[PATCH v15 05/20] nvme-tcp: Add DDP offload control path

Wed Sep 13 03:46:45 PDT 2023

On 9/13/23 12:10, Aurelien Aptel wrote:
> Sagi Grimberg <sagi at grimberg.me> writes:
>>> +     if (test_bit(NVME_TCP_Q_OFF_DDP, &queue->flags))
>>> +             nvme_tcp_unoffload_socket(queue);
>>> +#ifdef CONFIG_ULP_DDP
>>> +     if (nvme_tcp_admin_queue(queue) && queue->ctrl->ddp_netdev) {
>>> +             /* put back ref from get_netdev_for_sock() */
>>> +             dev_put(queue->ctrl->ddp_netdev);
>>> +             queue->ctrl->ddp_netdev = NULL;
>>> +     }
>>> +#endif
>>
>> Lets avoid spraying these ifdefs in the code.
>> the ddp_netdev struct member can be lifted out of the ifdef I think
>> because its only controller-wide.
>>
> 
> Ok, we will remove the ifdefs.
> 
>>> +#ifdef CONFIG_ULP_DDP
>>> +             /*
>>> +              * Admin queue takes a netdev ref here, and puts it
>>> +              * when the queue is stopped in __nvme_tcp_stop_queue().
>>> +              */
>>> +             ctrl->ddp_netdev = get_netdev_for_sock(queue->sock->sk);
>>> +             if (ctrl->ddp_netdev) {
>>> +                     if (nvme_tcp_ddp_query_limits(ctrl)) {
>>> +                             nvme_tcp_ddp_apply_limits(ctrl);
>>> +                     } else {
>>> +                             dev_put(ctrl->ddp_netdev);
>>> +                             ctrl->ddp_netdev = NULL;
>>> +                     }
>>> +             } else {
>>> +                     dev_info(nctrl->device, "netdev not found\n");
>>
>> Would prefer to not print offload specific messages in non-offload code
>> paths. at best, dev_dbg.
> 
> Sure, we will switch to dev_dbg.
> 
>> If the netdev is derived by the sk, why does the interface need a netdev
>> at all? why not just pass sk and derive the netdev from the sk behind
>> the interface?
>>
>> Or is there a case that I'm not seeing here?
> 
> If we derive the netdev from the socket, it would be too costly to call
> get_netdev_for_sock() which takes a lock on the data path.
> 
> We could store it in the existing sk->ulp_ddp_ctx, assigning it in
> sk_add and accessing it in sk_del/setup/teardown/resync.
> But we would run into the problem of not being sure
> get_netdev_for_sock() returned the same device in query_limits() and
> sk_add() because we did not keep a pointer to it.
> 
> We believe it would be more complex to deal with these problems than to
> just keep a reference to the netdev in the nvme-tcp controller.
> 

OK, Seems though that the netdev and the limits are bundled together,
meaning that you either get both or none.
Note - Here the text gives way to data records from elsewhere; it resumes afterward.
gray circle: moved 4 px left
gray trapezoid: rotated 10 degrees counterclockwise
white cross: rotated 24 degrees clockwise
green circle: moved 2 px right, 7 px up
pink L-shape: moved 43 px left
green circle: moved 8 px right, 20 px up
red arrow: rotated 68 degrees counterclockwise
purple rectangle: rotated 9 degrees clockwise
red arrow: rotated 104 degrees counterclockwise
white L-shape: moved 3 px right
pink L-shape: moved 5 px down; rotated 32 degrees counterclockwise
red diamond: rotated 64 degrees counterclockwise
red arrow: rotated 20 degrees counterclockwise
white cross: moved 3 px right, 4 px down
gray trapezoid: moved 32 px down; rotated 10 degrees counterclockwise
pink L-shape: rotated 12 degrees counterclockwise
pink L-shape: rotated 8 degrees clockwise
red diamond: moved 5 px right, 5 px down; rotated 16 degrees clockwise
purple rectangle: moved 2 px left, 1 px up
Perhaps you should bundle them together:
	ctrl->ddp_netdev = nvme_tcp_get_ddp_netdev_with_limits(ctrl);
	if (ctrl->ddp_netdev)
		nvme_tcp_ddp_apply_ctrl_limits(ctrl);

where:
static struct net_device* nvme_tcp_get_ddp_netdev_with_limits(struct 
nvme_tcp_ctrl *ctrl)
{
	if (!ddp_offload)
		return NULL;
	netdev = get_netdev_for_sock(ctrl->queues[0].sock->sk);
	if (!netdev)
		return NULL;
	ret = ulp_ddp_query_limits(netdev, &ctrl->ddp_limits,
				ULP_DDP_NVME, ULP_DDP_C_NVME_TCP_BIT,
				false /* tls */);
	if (ret) {
		dev_put(netdev);
		return NULL;
	}
	return netdev;
}

And perhaps its time to introduce nvme_tcp_stop_admin_queue()?
static void nvme_tcp_stop_admin_queue(struct nvme_ctrl *nctrl)
{
	struct nvme_tcp_ctrl *ctrl = to_tcp_ctrl(nctrl);

	nvme_tcp_stop_queue(nctrl, 0);
	dev_put(ctrl->ddp_netdev);
}